M. Jean-Marie Le Guen. Très juste !

M. Jean-Pierre Blazy. En effet, les faits constatés sont immédiatement des faits élucidés. Il y a même plus de faits élucidés que de faits constatés dans cette rubrique, ce qui est formidable, surtout pour les statistiques.

On ne peut cependant pas en rester là quand on connaît les ravages sur les jeunes et les conséquences parfois sur la délinquance.

Après avoir critiqué la loi de 1970, le ministre d’État avait pourtant déclaré qu’il souhaitait la modifier. Or, c’est clair, le Gouvernement a décidé de ne pas le faire.

M. le garde des sceaux. Si : on la modifie avec ce texte !

M. Jean-Pierre Blazy. Non, vous ne la modifiez pas : vous proposez une dépénalisation rampante.

M. le garde des sceaux. C’est le contraire !

M. Jean-Pierre Blazy. Il faut être efficace.

Avec ce qui est proposé par l’amendement, c'est-à-dire le passage à la contravention, il sera au moins possible – à condition, que cette mesure soit mise en œuvre réellement, c'est-à-dire avec des moyens et des instructions qui seront données – de lutter contre les trafics, ce que vous ne faites pas. Vos résultats sont piètres en la matière. 

Certes, monsieur le rapporteur, on ne pourra plus mettre l’usager en garde à vue, mais ce n’est pas à partir des usagers que l’on remonte les réseaux. Pour cela on s’appuie sur les actions de blanchiment. Or, là encore, en matière de lutte contre le blanchiment de l’argent de la drogue, vos résultats sont très minces. Cela étant, tel n’est pas l’objet de notre amendement, qui vise d’abord à limiter et à combattre la consommation de cannabis chez une partie de notre jeunesse.

M. le président. La parole est à M. le garde des sceaux.

M. le garde des sceaux. J’aimerais convaincre M. Blazy. Que reproche-t-on tous à la loi de 1970 ? Ce n’est pas d’être sévère, mais de l’être trop.

M. Jean-Pierre Blazy. Elle est sévère mais pas appliquée.

M. le garde des sceaux. Comme elle est trop sévère, elle est inappliquée.

M. Jean-Pierre Blazy. Alors, changeons-la !

M. le garde des sceaux. Et elle est inappliquée parce qu’elle est inapplicable.
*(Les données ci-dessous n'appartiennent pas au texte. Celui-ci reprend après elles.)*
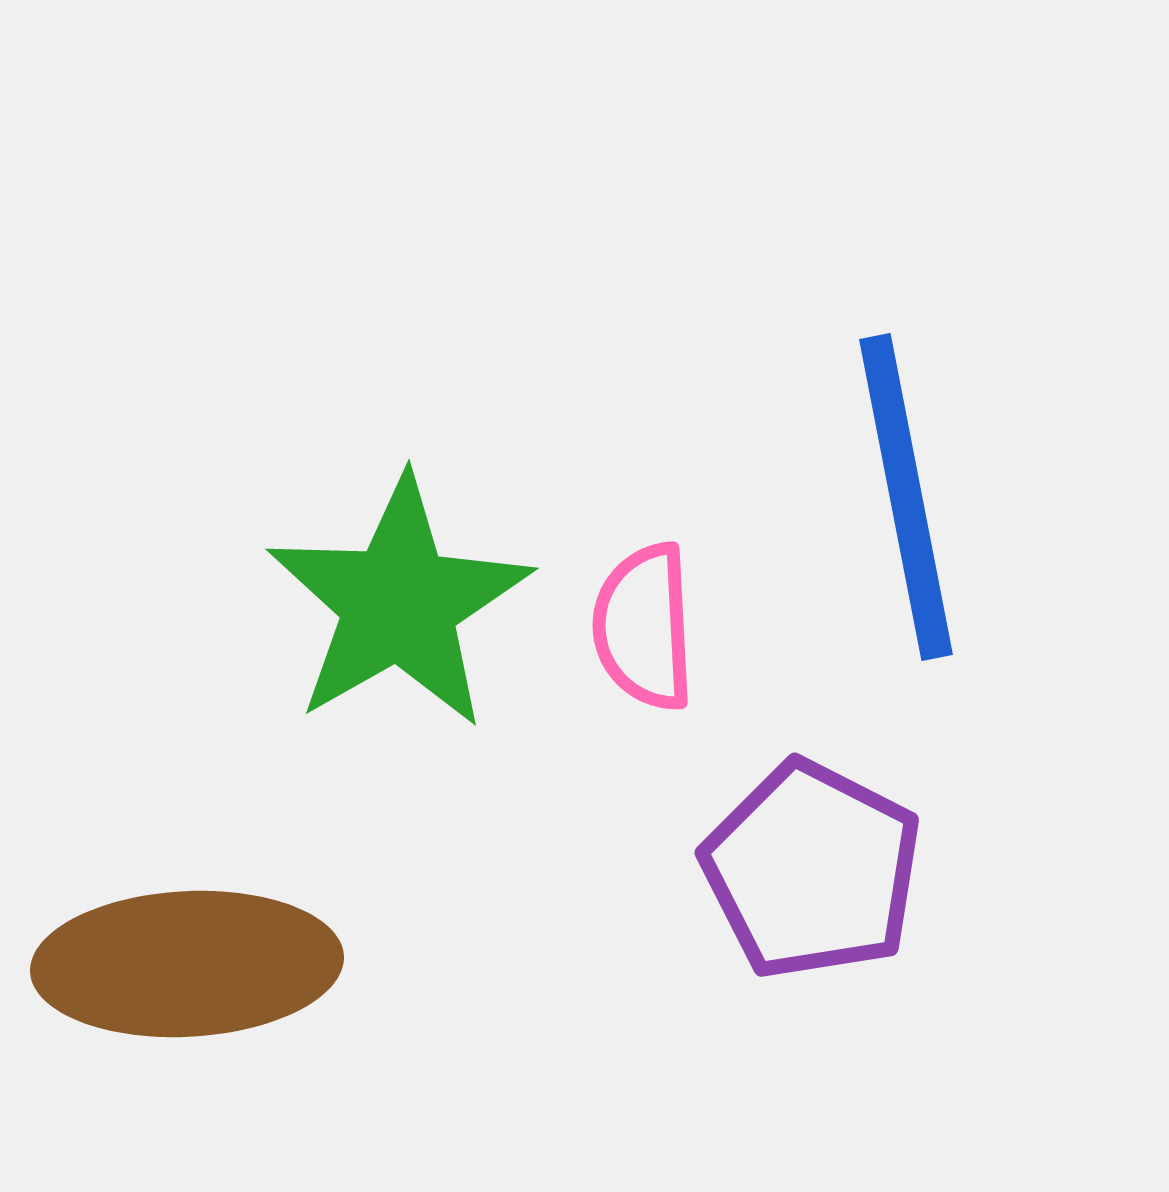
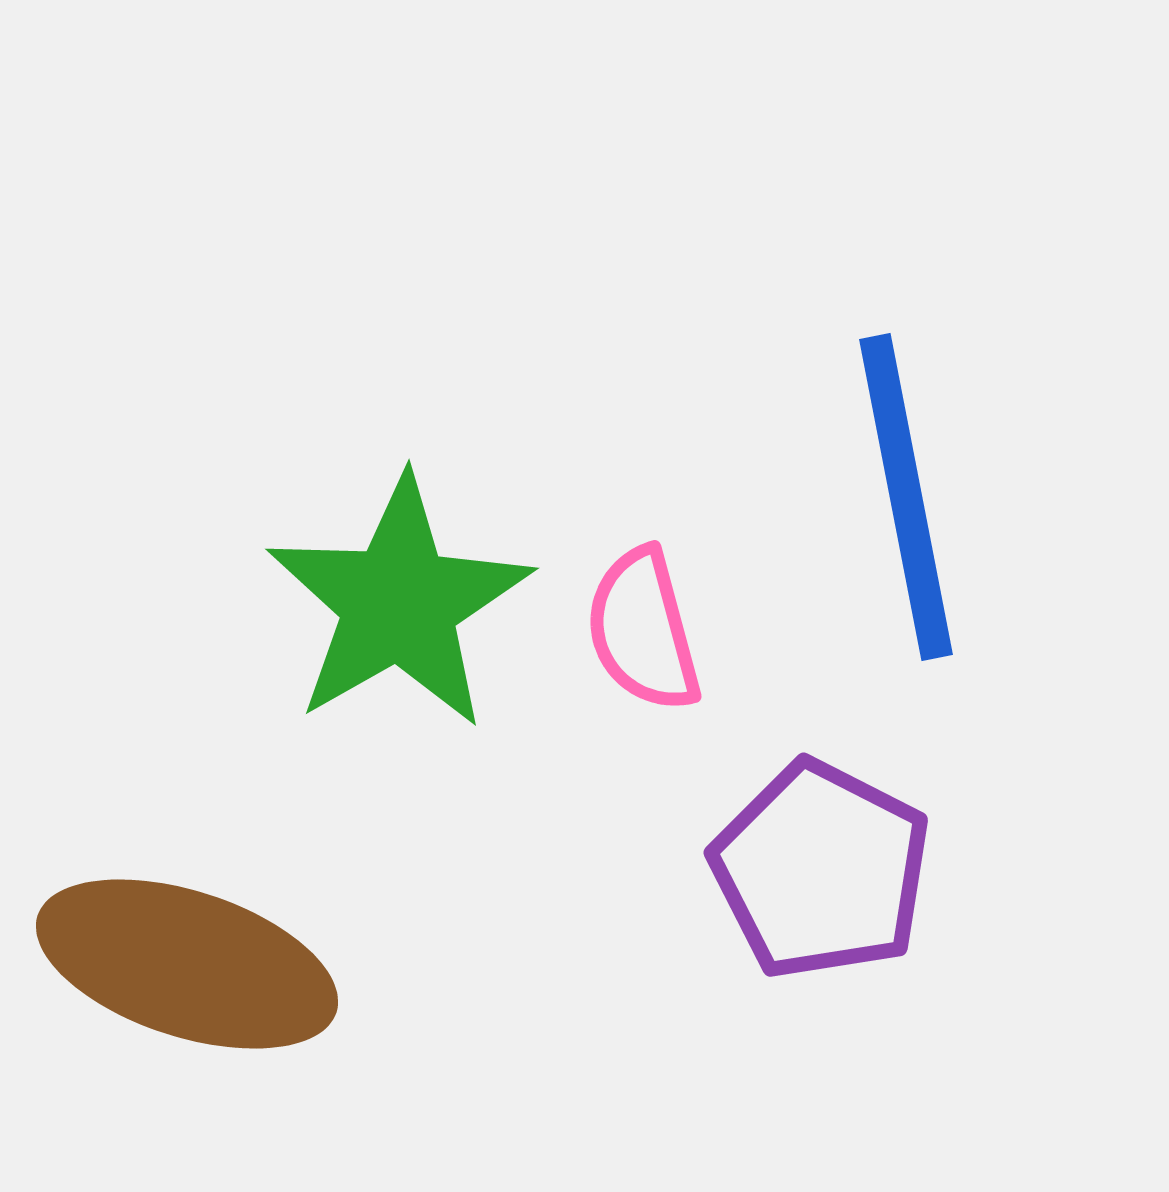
pink semicircle: moved 1 px left, 3 px down; rotated 12 degrees counterclockwise
purple pentagon: moved 9 px right
brown ellipse: rotated 21 degrees clockwise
Avec ce projet de loi, nous proposons un dispositif pénal efficace et, cette fois-ci, applicable. Jusqu’à présent, je n’ai jamais vu la moindre orientation gouvernementale qui essaie de faire comprendre à des usagers de la drogue combien cela est dangereux. Là, nous « inventons » des systèmes nouveaux. Outre l’amende, il pourra y avoir une ordonnance pénale pour les adultes, une composition pénale pour les mineurs, une injonction de soins à tous les stades de la procédure.

Il ne suffit pas de faire de la philosophie pour expliquer que la drogue, c’est mal. Nous voulons faire en sorte qu’il y ait une pénalisation des usagers de la drogue.

M. Jean-Pierre Blazy. C’est de l’hypocrisie !

M. le garde des sceaux. Vous ne pouvez pas dire que nous n’avons pas pris en compte ce problème, car c’est précisément l’un des objets de ce texte. S’opposer à ce dispositif serait très inquiétant.

M. Pierre Hellier. En effet !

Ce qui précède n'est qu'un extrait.